Data manipulation – in other words, changing data or creating new data – is one of the most important tasks in practical business statistics. After capturing data, it is rarely the case that the initial sheet or database query is completely perfect for analysis. Often, changes need to be made, for various reasons such as:
  • Imperfections in the original data that need to be fixed
  • The need to add new data
  • The need to combine multiple datasets
While you can manipulate data in more basic spreadsheet programs like Microsoft Excel, you can also do so in SAS, and far more simply, flexibly and reliably. This book cannot cover much of the SAS data manipulation universe, which is enormous and world-leading. The next few sections can cover only a few salient topics. For a broader introduction to these topics, the reader should consult texts such as Delwitch & Slaughter (2012).
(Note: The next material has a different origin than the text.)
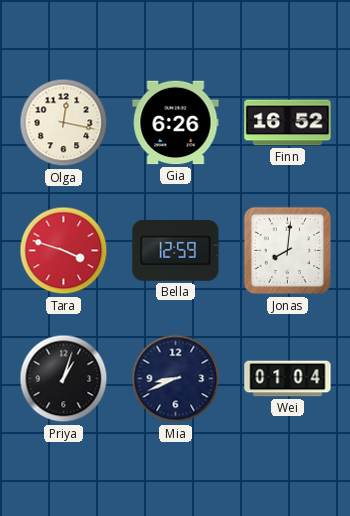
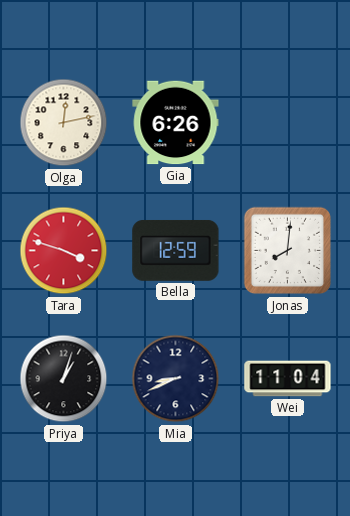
Olga: 12:17 -> 12:13
Finn: 16:52 -> none
Wei: 01:04 -> 11:04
Creating New Datasets in SAS

As a first topic, we often create new datasets in SAS programming code. This section discusses the basics of doing this.
Of course, one way to create new datasets in SAS is to import them from elsewhere, such as importing Microsoft Excel files. Chapter 5 describes how to do this. This chapter is more interested in dealing with data once it is in SAS. To create or manipulate data in SAS we use a DATA” statement. Figure 6.4 Creating a new dataset in SAS shows the outline of a data step for creating a new dataset SAS.
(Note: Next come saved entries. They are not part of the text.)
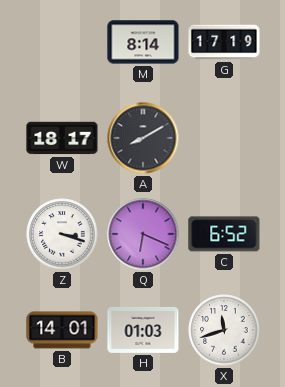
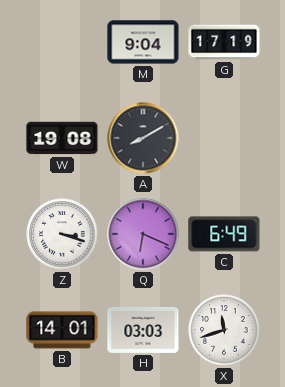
M: 8:14 -> 9:04
W: 18:17 -> 19:08
C: 6:52 -> 6:49
H: 01:03 -> 03:03
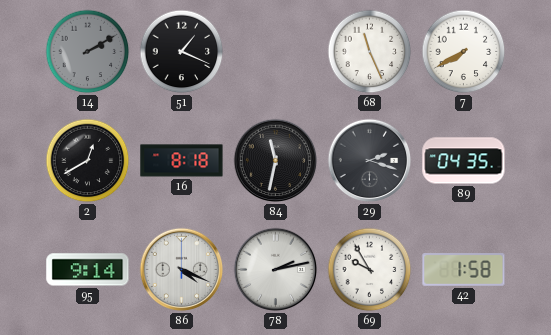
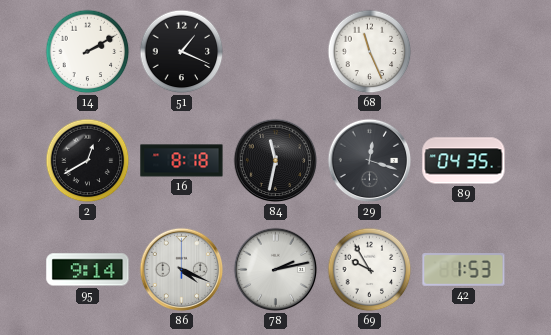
14 dial: grey -> white
7: 7:40 -> none
29: 2:18 -> 12:18
42: 1:58 -> 1:53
Figure 6.4 Creating a new dataset in SAS
As seen in Figure 6.4 Creating a new dataset in SAS, if you wish to create a new dataset you do the following:
  1. Start with the keyword DATA, which tells SAS that you wish to create a new dataset.
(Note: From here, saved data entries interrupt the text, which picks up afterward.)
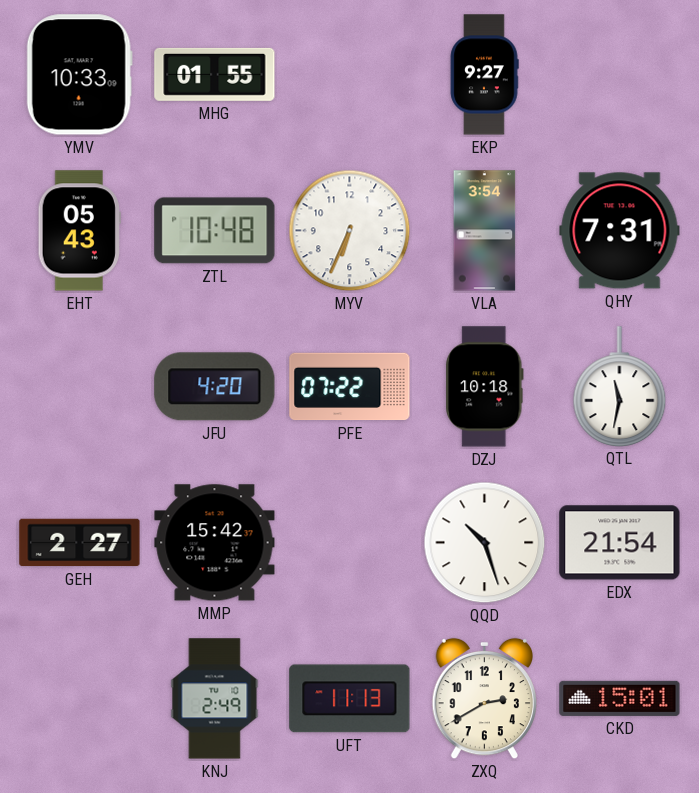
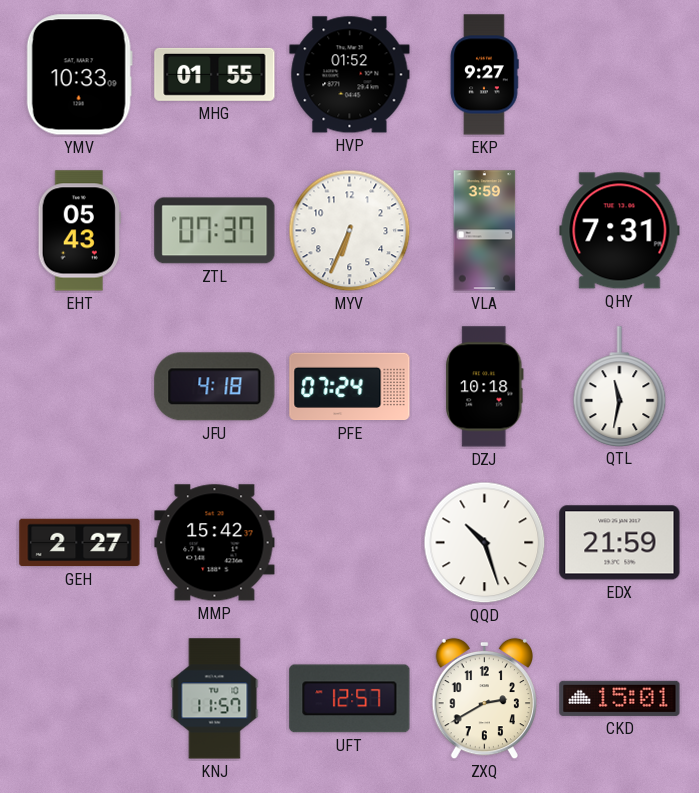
HVP: none -> 01:52
ZTL: 10:48 -> 07:37
VLA: 3:54 -> 3:59
JFU: 4:20 -> 4:18
PFE: 07:22 -> 07:24
EDX: 21:54 -> 21:59
KNJ: 2:49 -> 11:57
UFT: 11:13 -> 12:57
  2. Name the new dataset. Note the following:
    1. Specify the name of a library and a dataset name, separated by a period (e.g. “Textbook.Transformed” in Figure 6.4 Creating a new dataset in SAS). The new SAS dataset will appear in the physical folder you have associated with this library. Of course, you have to have associated this library name with the folder beforehand, as described in Chapter 5.
    2. There are basic rules for naming SAS datasets. This can be any name – in the code above we used the name “Transformed” – so long as it follows these rules:
      1. A SAS name can contain from one to 32 characters.
      2. The first character must be a letter or an underscore (_).
      3. Subsequent characters must be letters, numbers, or underscores.
      4. Blanks cannot appear in SAS names. If you want to separate parts of the dataset name, use underscores, e.g. “Dataset_03.”
    3. If you leave out the library name and give only a dataset name (e.g. the “Data Transformed;” line in Figure 6.5 Example of creating new variables in the SAS DATA step below) then the new dataset will be created in the special “Work” library. In other words, calling the dataset “MyData” is the same as calling it “Work.MyData”. The “Work” library is automatically created as part of the SAS installation, and I explain it in more detail in the next section. Using this option is often desirable.
    4. If you choose the same name and library as an existing dataset, then you will overwrite (i.e. replace) the original version of the dataset.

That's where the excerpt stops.